The manga is also taking advantage of the modern digital age, and is being published digitally in six different languages ​​as it is released in Japan, with Kodansha USA licensing the series for English publication in North America on Crunchyroll, Comixology, and Amazon Kindle.
Edens Zero follows Shiki Granbell, an orphan child who has spent much of his life on the empty theme park world of Grandell.
He was taken there by the Demon King, who takes on the role of Shiki’s grandpa after meeting him on one of his excursions. Shiki is taken aback when B-Cuber Rebecca and her ella buddy Happy pay a visit to Grandell.
Shiki joins Rebecca and Happy on their travels when the robots compel him to leave the planet before their batteries run out. They resolve to search for Mother, the mythical universe goddess.
Along the journey, Shiki receives his grandfather’s Gravity Ether Gear, which offers him gravity-related abilities, as well as the galactic starship, the titular Edens Zero .
Much like his previous manga series, Edens Zero has also been adapted into an anime, with the first season released as a Netflix Original in August 2021.
It was well-received by fans, and a second season is set to premiere in April 2023.
It was also turned into a mobile game by Konami, released as the aptly-named Edens Zero Pocket Galaxy in February this year.
Mashima also took a hands-on approach to developing the video game version of the anime, working on it in his spare time and releasing a free-to-play game for PC, titled Rebecca to Kikai no Yokan (Rebecca and the Mansion of Machines ) in March.

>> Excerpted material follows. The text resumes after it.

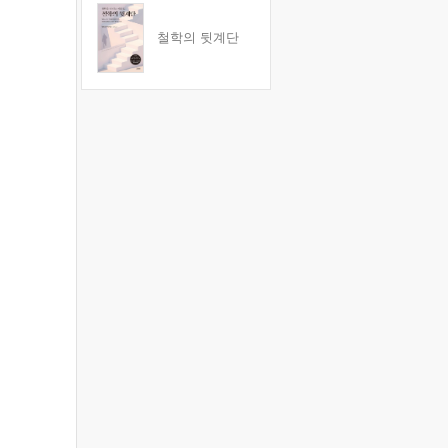
철학의 뒷계단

Mashima’s most remarkable characteristics as an artist are his lightning fast drawing speed and expert time management skills, making him one of the few in the industry to receive a minimum of seven hours of sleep every day, even before switching to digital drawing, which doubled his work speed.
As a result, he’s been able to pull off stunts like releasing batches of two-to-three chapters for weeks at a time and juggling up to two other short-term weekly serializations with his regular work, all while finding time to goof off playing video games for hours and still finishing all of his work before his assistants.
With so much drive and energy, it’s no wonder that he’s been able to maintain his status as one of the best mangakas of the modern age.
The future looks bright for Mashima, and his vivid imagination.